The days when your entire team had to physically gather in one room, at a costly offsite center, or around a single desk to shuffle papers and sift through pie charts are largely over. Thanks to geographically dispersed organizations and the increased cost of business travel, Web conferencing solutions are gaining popularity for meetings, training, and presentations.
"People are definitely more interested [in Web conferencing]," explains Jeffrey Mann, research vice president and agenda manager for collaboration at industry-analysis firm Gartner. Mann explains there are three main reasons why companies consider Web conferencing: money, environmental impact, and travel hassle.
Sanjeev Aggarwal, vice president for small-to-midsize business (SMB) infrastructure solutions at analyst firm AMI-Partners, cites many of the same reasons for Web conferencing's impact. "Driven by the global economic crisis, high travel costs, increases in gas prices, and natural disasters, the relevance of conferencing solutions increases enormously," he said in a statement. "[They] help reduce costs, provide clearly identifiable [return on investment], and drive business growth."
Hyoun Park, research editor of the technology markets group at Aberdeen Group, says companies can quantify the potential savings simply by looking at the amount of travel that would otherwise be required to bring together dispersed employees.
According to Gartner's Mann, companies wishing to connect two or three people in a limited manner have some free options for Web conferencing. That said, he explains that if you're looking at a standard application on a per-moderator or per-organizer model, companies can expect to lay out anywhere between $20 and $40 per month. A really big meeting of perhaps 10,000, Mann says, can "get up into a couple of thousand dollars."
Thanks to the low- and no-cost offerings, companies have invested serious money in Web conferencing solutions, to the tune of $935 million in 2006, according to Gartner. Alongside other collaborative features such as calendaring, email, instant messaging, and presence, this capability will be available to 75 percent of corporate users by 2010, thanks to what Gartner predicts will be a 19.5 percent compound annual growth rate (CAGR).
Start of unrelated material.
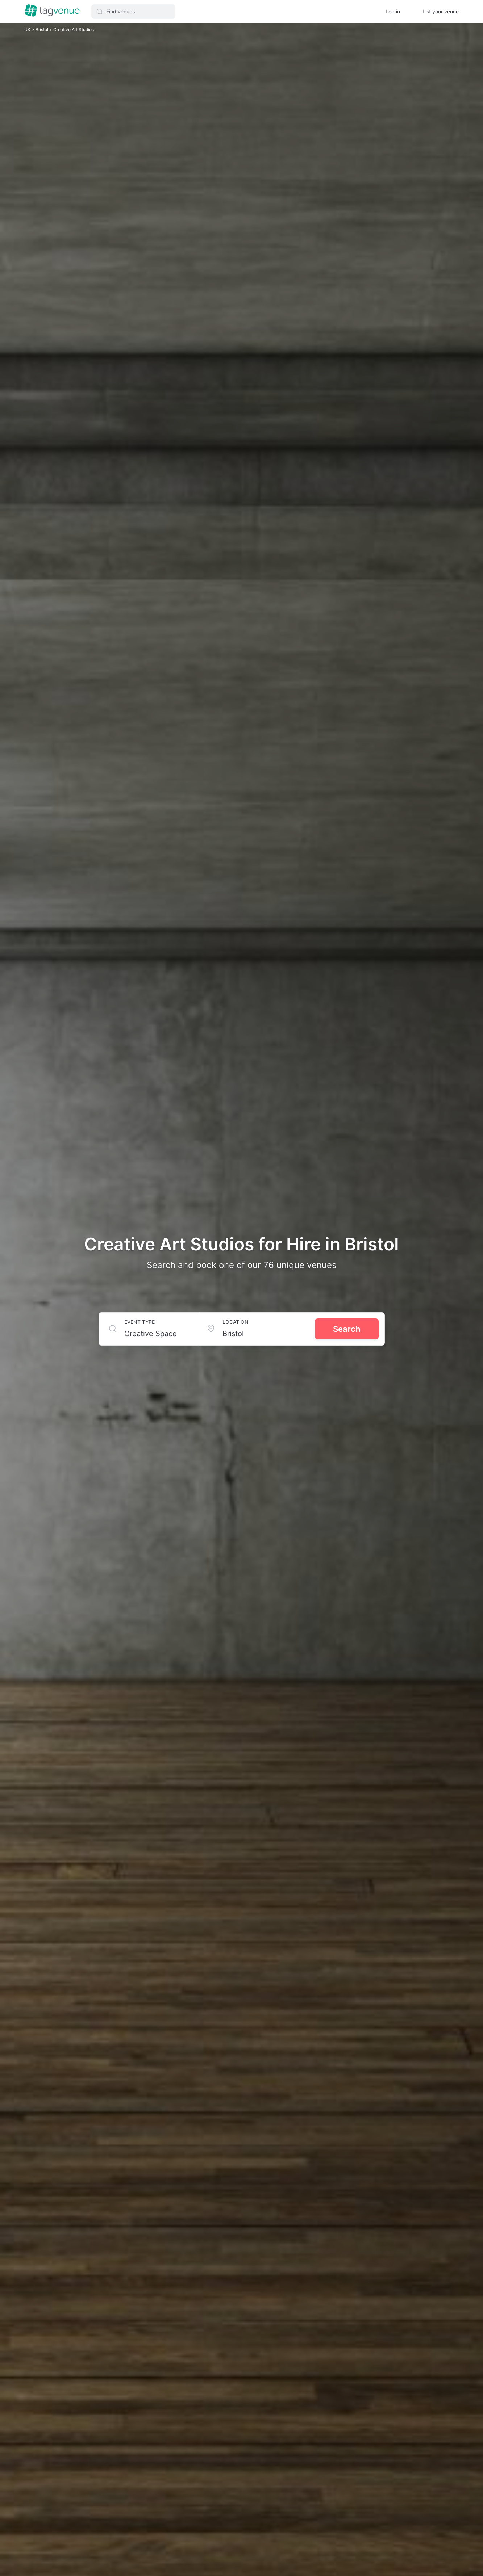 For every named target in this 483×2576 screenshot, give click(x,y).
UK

SMBs will also be spending more on Web conferencing—$693 million in 2012, according to AMI, a CAGR of 10.2 percent.
Some vendors may benefit—Adobe, IBM, Microsoft, and Cisco Systems' WebEx—but Mann doesn't see other competitors moving up to the leader position any time soon. "WebEx is pretty far-and-away above the rest in terms of market share," he says. "It's a pretty vibrant market, but it's also a fairly mature one."
There are some moves, though, as more companies are turning away from the traditional hosted model. Gartner forecasts that, by the end of this year, roughly 40 percent of all Web conferences will be operated using on-premises deployments.
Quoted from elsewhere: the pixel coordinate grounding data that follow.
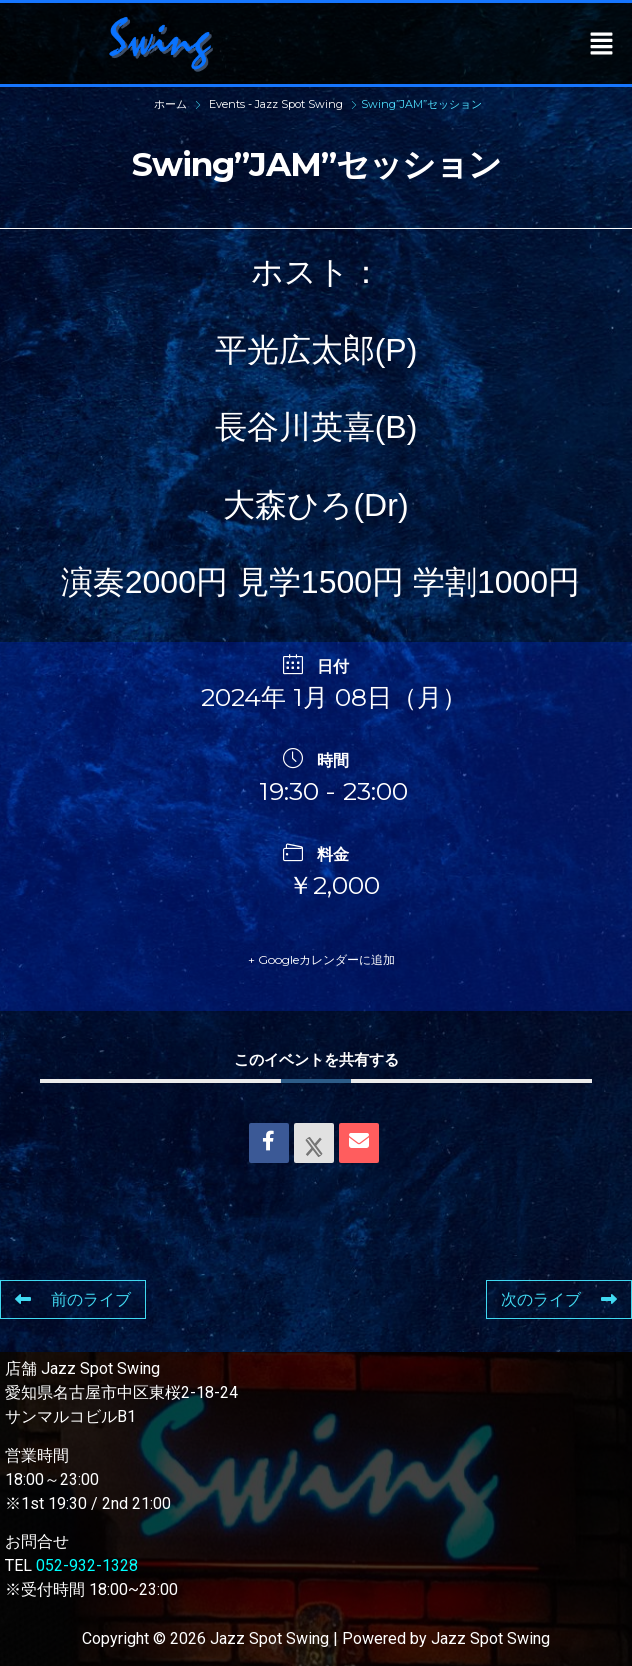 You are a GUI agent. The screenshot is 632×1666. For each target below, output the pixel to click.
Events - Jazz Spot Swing (276, 104)
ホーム (172, 104)
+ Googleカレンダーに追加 (321, 959)
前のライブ (73, 1299)
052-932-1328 (87, 1565)
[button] (602, 43)
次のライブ (559, 1299)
"This had been done primarily in a hosted model because of bandwidth requirements," Mann recalls. "Web conferencing was scary and exotic...better left to external suppliers. With increasing acceptance of [Voice over Internet Protocol] and bandwidth [becoming] more plentiful, it's not as scary as it was." One new concern, as more data streams across conferences, is data security.
Multimedia solutions such as Cisco's Telepresence—uniting audio, video, and Web to transform the look, feel, and sound of the experience—are also gaining traction. "Best-in-class companies are using video conferencing as a replacement," Park says. "People are using that visual channel as a way of bringing in additional interactivity to communication."
Mann also believes the market will adapt. "More options for integrated audio is one trend, and video is coming," he says. "All [the solutions] can offer the option if you plug in a webcam."
SIDEBAR: Questions to Consider When Web Conferencing
- What is the scale and volume of the Web conferencing demand?
- What types of meetings—training, support, ad hoc, motivational, collaborative—are you most interested in?
- Do most meetings happen inside the firewall, or beyond it?
- Whom do you meet with—colleagues or customers?
- Where are meeting participants coming from—on-campus or worldwide?
- Do the Web conferences have high exposure with senior executives or a large number of customers participating?
- What kinds of IT investments are you prepared to make?